Москва слезам не верит, но ты танцуй, Ашвани, танцуй!

Как индийский гуру нашел в России дело всей жизни и любовь.

История гуру Ашвани Нигама больше похожа на сценарий болливудского фильма. Потомок знатного индийского рода мечтает стать профессиональным танцором, но в его касте это занятие считается постыдным. Ашвани долго утаивает свою страсть к танцам, а когда тайна раскрывается, уезжает из солнечного Дели в хмурую Москву 90-х. Плачет, сидя в голой дипломатической квартире, глядя на Останкинскую телебашню. Но потом в судьбе индийца случается счастливый поворот, Ашвани обретает тысячи благодарных учеников, заслуженную славу и большую любовь. И все это под танцы, танцы, танцы.

Собственно, благодаря танцам я и узнала о гуру. Лет десять назад увидела его танцевальные уроки по кабельному ТВ. Харизма учителя выплескивалась через экран. И я тоже попадала под его магию: откладывала кастрюли и утюги и делала «вот так вот» руками. Получалось не очень.

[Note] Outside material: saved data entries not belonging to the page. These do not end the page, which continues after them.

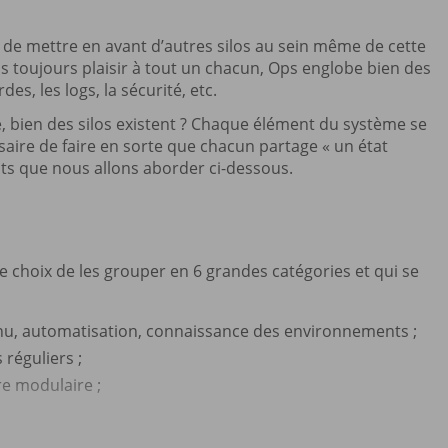
 de mettre en avant d’autres silos au sein même de cette
as toujours plaisir à tout un chacun, Ops englobe bien des
es, les logs, la sécurité, etc.
, bien des silos existent ? Chaque élément du système se
cessaire de faire en sorte que chacun partage « un état
ts que nous allons aborder ci-dessous.
e choix de les grouper en 6 grandes catégories et qui se
nu, automatisation, connaissance des environnements ;
 réguliers ;
ure modulaire ;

— Гуруджи (почтительная форма обращения к гуру, учителю. — Авт.), мне индийские танцы не дались. Наверное, надо быть каким-то особенно расслабленным человеком, чтобы так гнуться. А мы, русские, часто зажатые, напряженные.
— Поэтому, когда мы учимся, начинаем с языка тела. Мимика, взгляд, руки. Да, для русских людей это сложно. Но не потому, что с телом что-то не так, нет. Это психология. Русские боятся открыться: наверное, сказывается непростая история страны, память поколений. Из ста человек если есть два-три таких, которые сразу легко идут на контакт, это уже большой успех. Но проходит год-два, смотришь — а у них лица уже другие, они легче танцуют и живут. Через танец выходит вся негативная энергия: люди начинают говорить свободно, показывать себя. И с этого момента русские танцоры начинают танцевать не хуже индийских.

— Расскажите свою историю с самого начала.
— Мое имя Ашвани переводится как «врач от Бога». Фамилия Нигам указывает на принадлежность к касте браминов. Это самая высокая каста в Индии: брамины служат в храмах, занимаются преподаванием, медициной. Мой папа был журналистом, старший брат стал редактором. Шесть моих дядей, тетя по линии отца и все мои кузены работают в офисах на хороших должностях, один я отбился.
Москва слезам не верит, но ты танцуй, Ашвани, танцуй!
— Как же так вышло?
— Я закончил университет с красным дипломом и даже 6 лет проработал инженером в японской компании. Так хотел мой отец. Но с детства я играл на разных инструментах и танцевал. В Индии танцуют все, но в нашей касте, тем более для мужчины, это не может быть профессией. Поэтому я танцевал после работы. Откладывал деньги в банк под проценты. Планировал, когда накоплю достаточно, прийти к отцу и сказать: «Я сделал, что вы хотели! Теперь я ухожу в танцы». Но отец неожиданно умер. Я уволился, но маму расстраивать не хотел, поэтому утром выходил из дома, как будто иду в офис, а вечером возвращался, как из офиса. Она ничего не подозревала два года, а потом я был ей зачем-то нужен, и мама позвонила мне на работу.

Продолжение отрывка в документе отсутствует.